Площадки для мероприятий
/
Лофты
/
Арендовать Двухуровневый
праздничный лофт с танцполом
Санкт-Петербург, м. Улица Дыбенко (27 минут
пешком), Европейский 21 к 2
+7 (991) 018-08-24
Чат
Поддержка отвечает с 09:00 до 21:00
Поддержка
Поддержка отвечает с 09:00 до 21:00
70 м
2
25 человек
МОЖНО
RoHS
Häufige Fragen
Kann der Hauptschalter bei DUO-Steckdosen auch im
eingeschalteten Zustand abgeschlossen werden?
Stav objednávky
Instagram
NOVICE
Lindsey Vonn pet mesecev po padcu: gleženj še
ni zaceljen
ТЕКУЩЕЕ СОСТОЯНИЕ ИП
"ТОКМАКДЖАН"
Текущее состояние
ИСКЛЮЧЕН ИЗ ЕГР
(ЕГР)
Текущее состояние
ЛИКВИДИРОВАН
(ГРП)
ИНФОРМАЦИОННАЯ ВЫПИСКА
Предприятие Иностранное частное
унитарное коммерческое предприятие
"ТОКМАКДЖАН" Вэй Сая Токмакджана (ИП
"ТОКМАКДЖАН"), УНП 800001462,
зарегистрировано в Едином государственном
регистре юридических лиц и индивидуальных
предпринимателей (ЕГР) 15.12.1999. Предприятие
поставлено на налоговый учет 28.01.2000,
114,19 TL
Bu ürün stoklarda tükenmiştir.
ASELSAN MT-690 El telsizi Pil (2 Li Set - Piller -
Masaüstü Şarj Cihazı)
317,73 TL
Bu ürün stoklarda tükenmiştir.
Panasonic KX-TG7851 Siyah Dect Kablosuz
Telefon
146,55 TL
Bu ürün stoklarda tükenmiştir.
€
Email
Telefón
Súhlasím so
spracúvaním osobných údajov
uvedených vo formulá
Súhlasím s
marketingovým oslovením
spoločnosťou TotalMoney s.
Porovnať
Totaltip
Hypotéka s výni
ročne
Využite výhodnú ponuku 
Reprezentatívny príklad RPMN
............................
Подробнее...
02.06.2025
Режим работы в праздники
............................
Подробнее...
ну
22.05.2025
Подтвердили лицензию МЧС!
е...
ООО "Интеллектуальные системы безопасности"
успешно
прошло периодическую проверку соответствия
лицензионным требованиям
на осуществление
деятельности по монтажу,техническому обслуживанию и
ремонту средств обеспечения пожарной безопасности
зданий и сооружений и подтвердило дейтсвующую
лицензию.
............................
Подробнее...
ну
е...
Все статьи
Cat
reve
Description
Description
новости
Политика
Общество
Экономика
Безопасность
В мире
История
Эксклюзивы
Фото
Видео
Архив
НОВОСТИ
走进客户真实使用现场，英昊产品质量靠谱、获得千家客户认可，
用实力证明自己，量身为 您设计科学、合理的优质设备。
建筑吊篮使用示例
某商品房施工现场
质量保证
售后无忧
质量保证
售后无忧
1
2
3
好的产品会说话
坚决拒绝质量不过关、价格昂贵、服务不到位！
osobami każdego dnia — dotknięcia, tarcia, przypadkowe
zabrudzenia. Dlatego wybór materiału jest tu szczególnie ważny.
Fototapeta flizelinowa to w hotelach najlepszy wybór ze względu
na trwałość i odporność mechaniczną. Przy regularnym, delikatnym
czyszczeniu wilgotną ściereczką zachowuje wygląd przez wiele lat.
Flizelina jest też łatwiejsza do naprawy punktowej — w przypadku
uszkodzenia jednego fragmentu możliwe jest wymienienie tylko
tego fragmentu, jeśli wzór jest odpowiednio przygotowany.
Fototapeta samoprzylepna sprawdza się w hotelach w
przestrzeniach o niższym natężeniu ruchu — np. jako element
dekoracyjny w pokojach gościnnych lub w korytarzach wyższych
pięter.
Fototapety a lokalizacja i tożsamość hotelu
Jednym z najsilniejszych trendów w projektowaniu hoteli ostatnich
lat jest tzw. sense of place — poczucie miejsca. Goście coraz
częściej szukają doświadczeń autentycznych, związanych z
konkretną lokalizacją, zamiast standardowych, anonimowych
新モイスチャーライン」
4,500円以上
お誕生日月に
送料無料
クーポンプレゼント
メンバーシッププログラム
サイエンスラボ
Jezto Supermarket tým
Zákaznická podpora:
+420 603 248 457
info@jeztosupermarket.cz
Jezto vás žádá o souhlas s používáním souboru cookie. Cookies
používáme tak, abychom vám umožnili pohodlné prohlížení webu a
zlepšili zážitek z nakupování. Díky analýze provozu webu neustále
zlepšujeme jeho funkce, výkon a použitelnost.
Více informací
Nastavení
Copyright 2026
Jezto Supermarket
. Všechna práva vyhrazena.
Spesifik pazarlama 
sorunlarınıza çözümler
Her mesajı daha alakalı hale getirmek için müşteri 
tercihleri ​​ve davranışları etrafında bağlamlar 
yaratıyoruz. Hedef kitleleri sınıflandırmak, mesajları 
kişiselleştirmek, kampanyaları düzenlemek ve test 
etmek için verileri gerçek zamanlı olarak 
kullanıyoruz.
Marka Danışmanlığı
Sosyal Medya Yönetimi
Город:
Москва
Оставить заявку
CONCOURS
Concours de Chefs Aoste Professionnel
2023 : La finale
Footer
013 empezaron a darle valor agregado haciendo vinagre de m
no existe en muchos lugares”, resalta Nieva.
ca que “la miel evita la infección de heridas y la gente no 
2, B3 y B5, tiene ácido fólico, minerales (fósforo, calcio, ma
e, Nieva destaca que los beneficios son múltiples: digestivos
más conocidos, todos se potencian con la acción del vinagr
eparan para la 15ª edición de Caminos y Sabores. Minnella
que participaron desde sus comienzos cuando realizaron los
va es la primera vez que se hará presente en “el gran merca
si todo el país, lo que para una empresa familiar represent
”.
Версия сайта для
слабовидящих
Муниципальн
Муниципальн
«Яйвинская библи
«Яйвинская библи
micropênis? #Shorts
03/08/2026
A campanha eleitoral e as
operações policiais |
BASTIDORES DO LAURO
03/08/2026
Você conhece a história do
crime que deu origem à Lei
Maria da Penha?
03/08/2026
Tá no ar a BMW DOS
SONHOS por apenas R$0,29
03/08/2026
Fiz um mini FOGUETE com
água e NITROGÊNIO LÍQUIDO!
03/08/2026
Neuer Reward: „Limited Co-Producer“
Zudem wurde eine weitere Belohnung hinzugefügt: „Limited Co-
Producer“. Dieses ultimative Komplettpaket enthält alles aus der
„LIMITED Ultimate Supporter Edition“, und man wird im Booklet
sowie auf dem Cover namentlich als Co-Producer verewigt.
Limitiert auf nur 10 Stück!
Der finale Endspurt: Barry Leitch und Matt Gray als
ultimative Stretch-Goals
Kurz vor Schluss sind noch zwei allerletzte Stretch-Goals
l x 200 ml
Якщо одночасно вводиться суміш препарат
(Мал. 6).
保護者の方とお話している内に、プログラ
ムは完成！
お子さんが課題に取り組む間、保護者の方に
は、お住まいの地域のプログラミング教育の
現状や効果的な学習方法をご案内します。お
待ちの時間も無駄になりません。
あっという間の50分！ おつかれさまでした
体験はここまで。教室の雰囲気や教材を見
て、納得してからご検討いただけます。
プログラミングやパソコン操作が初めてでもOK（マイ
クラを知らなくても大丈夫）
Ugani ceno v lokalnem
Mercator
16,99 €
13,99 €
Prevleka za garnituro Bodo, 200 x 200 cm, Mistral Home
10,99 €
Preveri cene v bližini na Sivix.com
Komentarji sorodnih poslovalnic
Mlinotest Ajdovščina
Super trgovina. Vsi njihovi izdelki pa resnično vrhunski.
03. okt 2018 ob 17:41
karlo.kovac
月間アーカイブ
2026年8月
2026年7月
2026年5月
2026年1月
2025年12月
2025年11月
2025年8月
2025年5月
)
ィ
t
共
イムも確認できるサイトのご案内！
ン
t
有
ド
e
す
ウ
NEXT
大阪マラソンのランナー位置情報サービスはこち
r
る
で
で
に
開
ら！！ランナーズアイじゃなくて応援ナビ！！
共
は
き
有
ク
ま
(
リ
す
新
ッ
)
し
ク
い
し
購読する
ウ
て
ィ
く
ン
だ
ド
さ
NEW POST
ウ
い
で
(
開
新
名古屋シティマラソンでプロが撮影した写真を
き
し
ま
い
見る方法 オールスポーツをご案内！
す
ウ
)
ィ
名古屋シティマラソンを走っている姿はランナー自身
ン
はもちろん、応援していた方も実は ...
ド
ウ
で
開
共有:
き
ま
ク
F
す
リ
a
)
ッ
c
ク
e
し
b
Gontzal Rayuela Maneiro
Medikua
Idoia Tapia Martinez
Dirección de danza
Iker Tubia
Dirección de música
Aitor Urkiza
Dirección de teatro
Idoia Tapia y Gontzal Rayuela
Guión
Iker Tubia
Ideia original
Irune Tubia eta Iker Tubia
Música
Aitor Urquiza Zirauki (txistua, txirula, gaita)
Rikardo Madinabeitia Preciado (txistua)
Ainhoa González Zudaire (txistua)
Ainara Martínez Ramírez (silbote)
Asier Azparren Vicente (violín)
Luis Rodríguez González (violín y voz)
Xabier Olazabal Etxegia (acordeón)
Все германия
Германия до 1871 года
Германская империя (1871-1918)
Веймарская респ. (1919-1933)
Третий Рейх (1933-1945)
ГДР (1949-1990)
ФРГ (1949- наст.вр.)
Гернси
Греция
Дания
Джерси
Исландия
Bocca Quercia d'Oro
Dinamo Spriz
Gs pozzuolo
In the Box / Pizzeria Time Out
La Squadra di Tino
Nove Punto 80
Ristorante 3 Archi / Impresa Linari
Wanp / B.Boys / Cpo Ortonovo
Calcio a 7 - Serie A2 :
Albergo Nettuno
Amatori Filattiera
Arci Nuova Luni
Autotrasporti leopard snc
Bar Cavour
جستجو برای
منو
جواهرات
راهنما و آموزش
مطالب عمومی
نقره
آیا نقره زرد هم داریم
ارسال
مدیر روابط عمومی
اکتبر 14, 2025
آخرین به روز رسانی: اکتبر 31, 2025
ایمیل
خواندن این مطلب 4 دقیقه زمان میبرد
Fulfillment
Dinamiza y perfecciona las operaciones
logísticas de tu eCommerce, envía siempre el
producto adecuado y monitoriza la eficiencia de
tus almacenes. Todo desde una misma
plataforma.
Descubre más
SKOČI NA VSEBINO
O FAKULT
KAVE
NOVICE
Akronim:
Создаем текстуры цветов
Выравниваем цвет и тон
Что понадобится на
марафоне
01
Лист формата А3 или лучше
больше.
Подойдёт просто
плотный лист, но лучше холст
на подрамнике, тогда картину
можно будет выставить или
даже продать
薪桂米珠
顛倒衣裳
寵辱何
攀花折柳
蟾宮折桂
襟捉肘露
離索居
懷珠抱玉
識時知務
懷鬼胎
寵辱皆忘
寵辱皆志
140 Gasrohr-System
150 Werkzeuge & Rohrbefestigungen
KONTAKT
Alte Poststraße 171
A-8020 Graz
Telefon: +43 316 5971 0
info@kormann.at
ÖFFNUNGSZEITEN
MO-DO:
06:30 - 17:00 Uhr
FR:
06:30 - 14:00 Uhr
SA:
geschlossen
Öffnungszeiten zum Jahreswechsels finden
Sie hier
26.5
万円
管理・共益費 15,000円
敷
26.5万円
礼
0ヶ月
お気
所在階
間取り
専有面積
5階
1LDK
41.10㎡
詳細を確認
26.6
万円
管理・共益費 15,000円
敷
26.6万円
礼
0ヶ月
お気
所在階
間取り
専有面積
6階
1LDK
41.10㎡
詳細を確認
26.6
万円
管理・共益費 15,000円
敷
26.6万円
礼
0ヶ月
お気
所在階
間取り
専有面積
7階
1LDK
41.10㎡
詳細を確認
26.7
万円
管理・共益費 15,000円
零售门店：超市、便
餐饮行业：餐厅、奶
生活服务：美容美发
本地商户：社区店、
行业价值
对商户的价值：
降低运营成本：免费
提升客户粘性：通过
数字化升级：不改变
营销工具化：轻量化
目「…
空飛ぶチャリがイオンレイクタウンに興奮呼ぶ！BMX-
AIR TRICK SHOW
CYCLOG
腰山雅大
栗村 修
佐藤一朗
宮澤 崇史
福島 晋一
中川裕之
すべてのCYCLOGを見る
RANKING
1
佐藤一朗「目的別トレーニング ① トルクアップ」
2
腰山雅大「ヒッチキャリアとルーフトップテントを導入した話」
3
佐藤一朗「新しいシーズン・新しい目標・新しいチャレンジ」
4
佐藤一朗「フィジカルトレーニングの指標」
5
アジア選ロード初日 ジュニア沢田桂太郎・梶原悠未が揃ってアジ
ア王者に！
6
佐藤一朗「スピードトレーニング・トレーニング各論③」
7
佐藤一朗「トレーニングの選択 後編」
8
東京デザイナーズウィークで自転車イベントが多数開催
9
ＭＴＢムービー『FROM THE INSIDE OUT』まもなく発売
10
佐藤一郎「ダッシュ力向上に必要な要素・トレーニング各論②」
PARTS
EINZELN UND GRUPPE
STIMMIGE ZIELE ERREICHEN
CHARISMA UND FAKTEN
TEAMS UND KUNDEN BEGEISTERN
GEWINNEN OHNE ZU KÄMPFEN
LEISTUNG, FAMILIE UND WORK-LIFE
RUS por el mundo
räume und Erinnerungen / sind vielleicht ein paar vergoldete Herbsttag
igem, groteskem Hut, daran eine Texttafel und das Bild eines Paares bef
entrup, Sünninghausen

┄┄┄┄┄┄┄┄┄┄┄┄┄┄┄┄┄┄┄┄

PROBLEM DETAILS :: Among the lines above, count those containing "佐藤一朗", and give only the number.

COMPLETED EXERCISE :: 6